Please output the listing exactly as it stands, but omit any images.

## Exercise materials
________

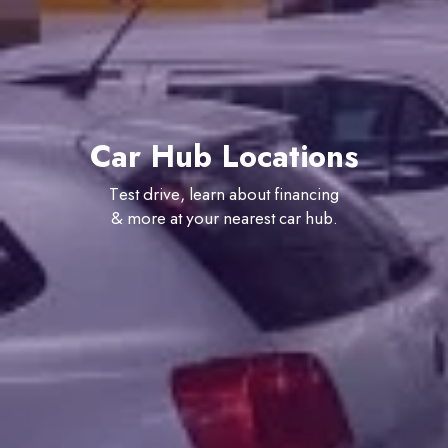
Car Hub Locations
Test drive, learn about financing
& more at your nearest car hub.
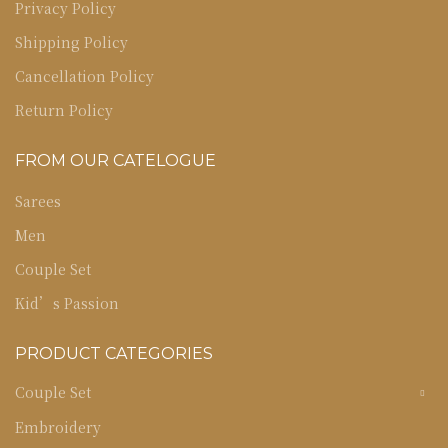
Privacy Policy
Shipping Policy
Cancellation Policy
Return Policy
FROM OUR CATELOGUE
Sarees
Men
Couple Set
Kid’s Passion
PRODUCT CATEGORIES
Couple Set
Embroidery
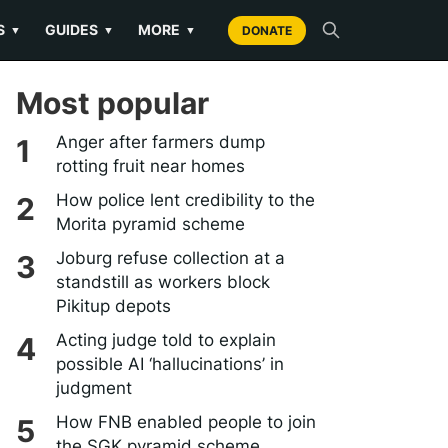
S
GUIDES
MORE
▼
▼
▼
DONATE
Most popular
Anger after farmers dump
rotting fruit near homes
How police lent credibility to the
Morita pyramid scheme
Joburg refuse collection at a
standstill as workers block
Pikitup depots
Acting judge told to explain
possible AI ‘hallucinations’ in
judgment
How FNB enabled people to join
the SGK pyramid scheme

________

## Answer to the problem
Car Hub Locations
Test drive, learn about financing
& more at your nearest car hub.
Privacy Policy
Shipping Policy
Cancellation Policy
Return Policy
FROM OUR CATELOGUE
Sarees
Men
Couple Set
Kid’s Passion
PRODUCT CATEGORIES
Couple Set
Embroidery
S
GUIDES
MORE
▼
▼
▼
DONATE
Most popular
Anger after farmers dump
rotting fruit near homes
How police lent credibility to the
Morita pyramid scheme
Joburg refuse collection at a
standstill as workers block
Pikitup depots
Acting judge told to explain
possible AI ‘hallucinations’ in
judgment
How FNB enabled people to join
the SGK pyramid scheme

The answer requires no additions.